Wurst is a native of Sterling, and graduated from Kansas State University and Kansas University School of Law. He enjoyed a diverse, general law practice in Garden City for 29 years before becoming a judge.

"Every case that reaches the Kansas Supreme Court is critically important not only to the litigants directly involved, but also to every Kansan statewide," Wurst said. "What an honor and what a responsibility to be able to join our Supreme Court justices in deciding one of those cases."

All Supreme Court oral arguments are webcast live through the Watch Supreme Court Live! link in the right-hand column of the Kansas Judicial Branch website at www.kscourts.org.
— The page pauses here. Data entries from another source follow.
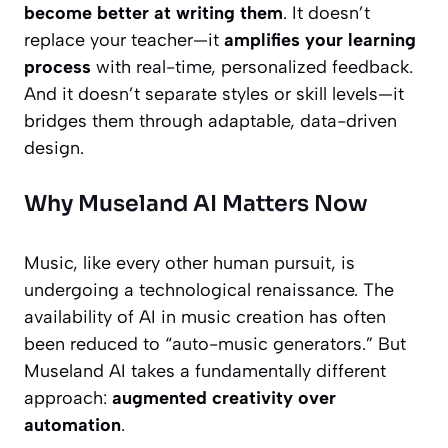
become better at writing them
. It doesn’t
replace your teacher—it
amplifies your learning
process
with real-time, personalized feedback.
And it doesn’t separate styles or skill levels—it
bridges them through adaptable, data-driven
design.
Why Museland AI Matters Now
Music, like every other human pursuit, is
undergoing a technological renaissance. The
availability of AI in music creation has often
been reduced to “auto-music generators.” But
Museland AI takes a fundamentally different
approach:
augmented creativity over
automation
.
The case Wurst will hear is the first one scheduled on the Supreme Court's 9 a.m. docket Wednesday, March 15:

Appeal No. 114,373: State of Kansas v. Martin K. Miller

Douglas County: (Criminal Appeal) The Kansas Supreme Court affirmed the reversal of Miller's original conviction of first-degree murder of his wife due to ineffective assistance of counsel and the reasonable doubt instruction. This appeal follows Miller's conviction on retrial. Issues on appeal are whether the district court erred by: 1) denying a change of venue; 2) denying the right to use peremptory strikes after the district court denied his challenges for cause; 3) denying his motion in limine regarding evidence of his extramarital affair; 4) admitting photographs of Miller in bondage; 5) refusing to instruct the jury that it could not consider evidence of the affair as proof of his wife's death as a homicide; 6) not disqualifying the Douglas County District Attorney's office; 7) offering its own view on the evidence; 8) not granting a mistrial after the prosecutor referenced pornography and when the state's witness exceeded the limitations on his testimony; and 9) admitting Miller's prior testimony from his previous trial. Also consider whether the state proved beyond a reasonable doubt that the death was a homicide, and whether cumulative error denied Miller a fair trial.